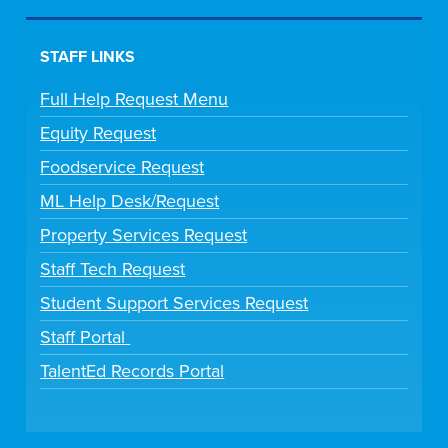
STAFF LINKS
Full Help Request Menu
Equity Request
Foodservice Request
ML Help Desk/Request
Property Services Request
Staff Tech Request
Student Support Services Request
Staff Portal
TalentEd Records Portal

● ● ● ● ● ● ●

# Assignment
Leaving all pictures aside, quote each record exactly.

# Exercise result
STAFF LINKS
Full Help Request Menu
Equity Request
Foodservice Request
ML Help Desk/Request
Property Services Request
Staff Tech Request
Student Support Services Request
Staff Portal
TalentEd Records Portal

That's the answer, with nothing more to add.